Language modeling uses various statistical and probability techniques to predict the word sequence that will appear in a sentence. These models are often used in natural language processing applications that generate text as output. A notable example is the AI model, which has been trained to predict the following words in a text string based on the previous words. This technology helps search engines and SMS apps predict the next word before the user types it in. Implementation of this technology is not limited to forecasting, but has been found to be helpful in answering questions, summarizing documents, and completing stories.
Although the models were designed to predict the next word in a text, a new study by MIT neuroscientists shows that the functioning of these models is similar to the functioning of language processing centers in the human brain. It is observed that computer models that perform other language tasks have nothing in common with the human brain. This provides evidence that the human brain uses the next word prediction to power language processing.
The recently developed models belong to a class called Deep Neural Networks, a category of machine learning based on the organization and activities of the human brain. These networks contain compute nodes that create connections of different strengths and layers that pass information between one another in a fixed manner.
Over the past decade, scientists have developed models that perform object recognition as efficiently as the primate brain. MIT researchers have also shown that visual object recognition models work in a similar way to the structuring of the visual cortex of primates.
The researchers compared 43 different language models with the language processing centers in the human brain. One such predictive model for the next word is the Generative Pre-trained Transformer 3, abbreviated as GPT-3, which generates text that is similar to what a human would produce if prompted.
Researchers introduced a series of words to each model and measured the activity of the nodes that make up the deep neural network. Three language tasks were considered to draw parallels in how the human brain works, including:
- Hear stories.
- Read one sentence at a time.
- Read sentences that reveal a word at a time.

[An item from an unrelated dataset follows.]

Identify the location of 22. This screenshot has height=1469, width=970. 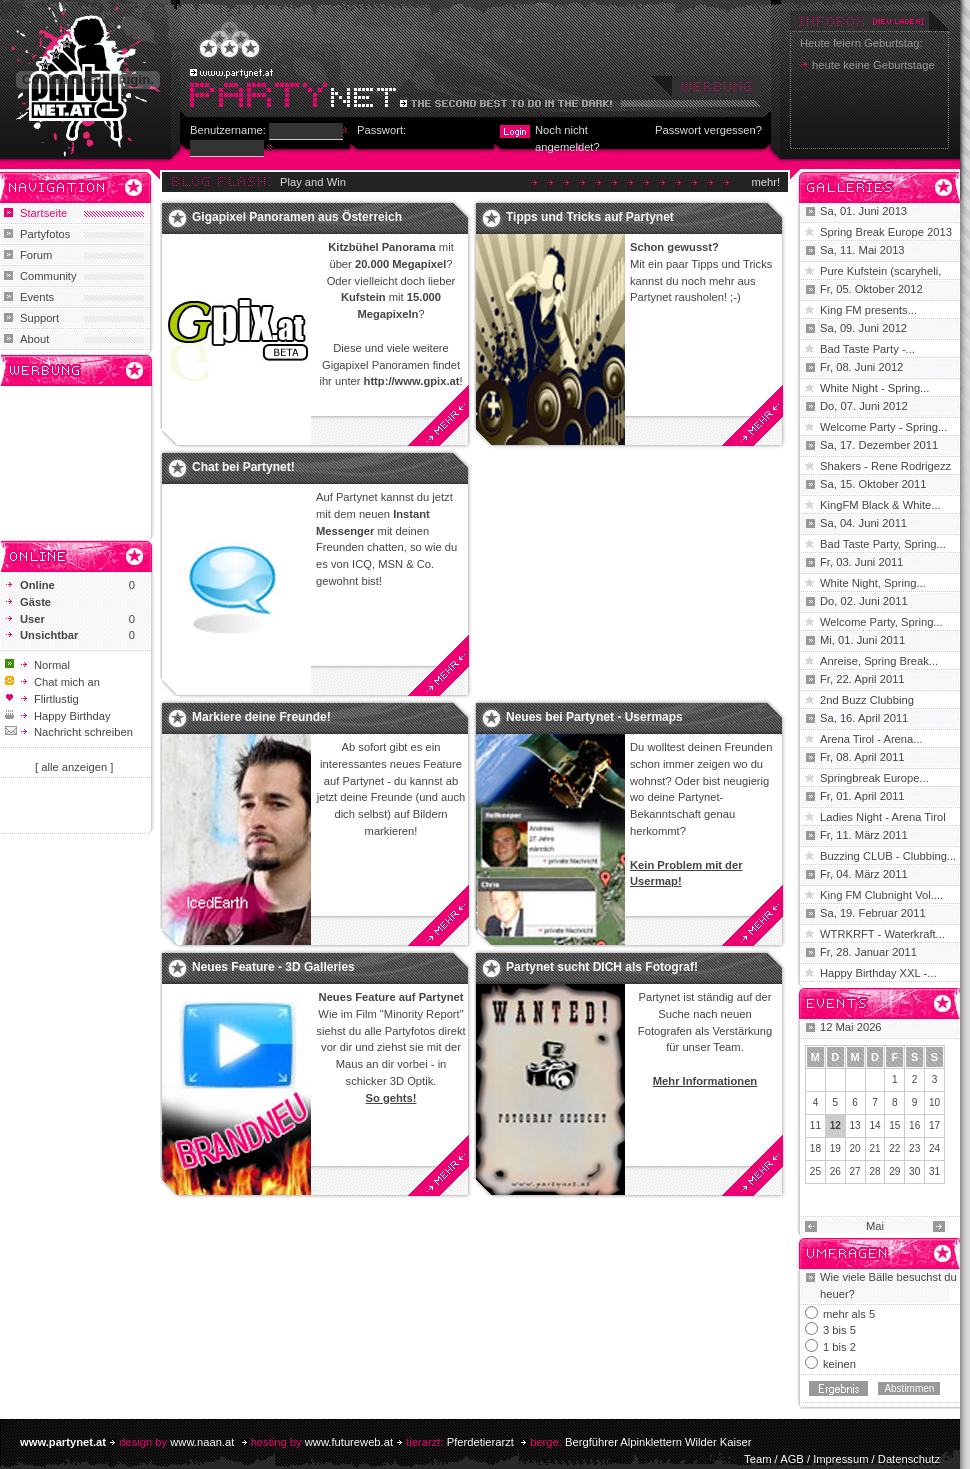
(894, 1148).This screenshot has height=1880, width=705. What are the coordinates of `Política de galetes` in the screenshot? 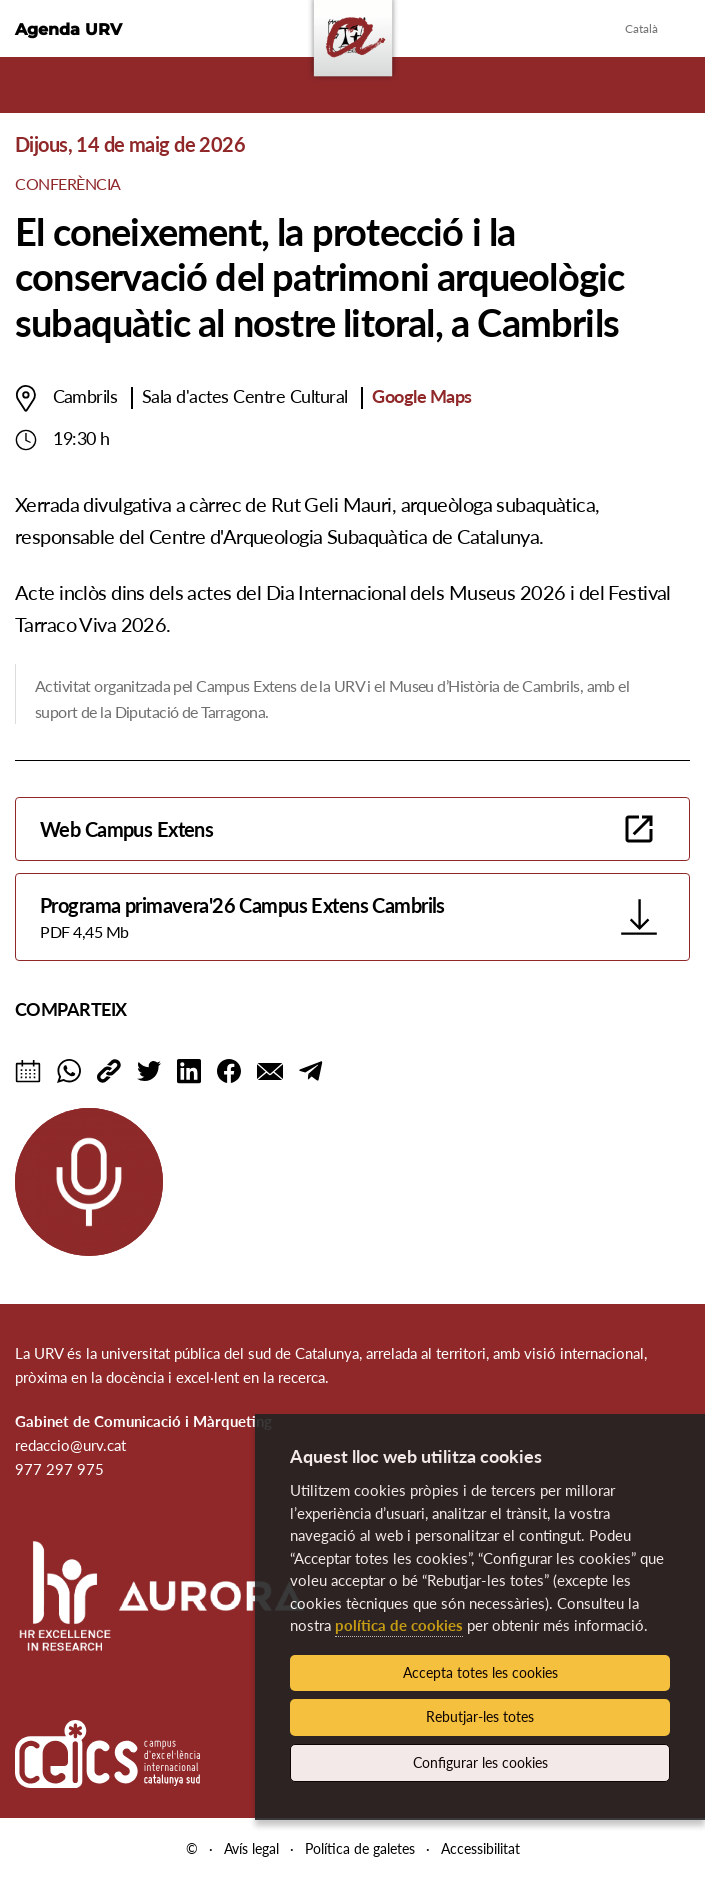 It's located at (360, 1848).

Human data sets consisting of functional magnetic resonance (fMRI) data and intracranial electrocorticographic measurements were collected from individuals undergoing brain surgery for epilepsy. Performance parameters such as the reading speed of a particular text are used to perform the comparative analysis. The best performing next word predictive model is observed to have patterns similar to those recognized in the human brain.
One of the great features of the GPT-3 predictive model is an aspect called a forward one-way predictive transformer that can make predictions based on previous sequences. A key feature of this transformer is that it can make predictions based on a very long previous context, not just the previous word.
An important finding from this study is that speech processing is a very limited problem and a major difficulty is a real-time aspect. The idea of the AI network wasn’t to mimic how the human brain worked, but it ended up being a brain-like model. This suggests that a convergent evolution has taken place between AI and nature.
The researchers suggest creating variants of these models in the future and assessing how a slight change in design would affect their performance and suitability for human neural data. The idea is to use them to understand how the human brain works. The subsequent action in the trajectory is to integrate the powerful language models with previously developed computer models to enable them to perform complex tasks such as constructing perceptual representations of the physical world.
The aim is to get closer to more efficient AI models that explain exactly how other parts of the brain work and understand how intelligence is created and make a comparison with the past.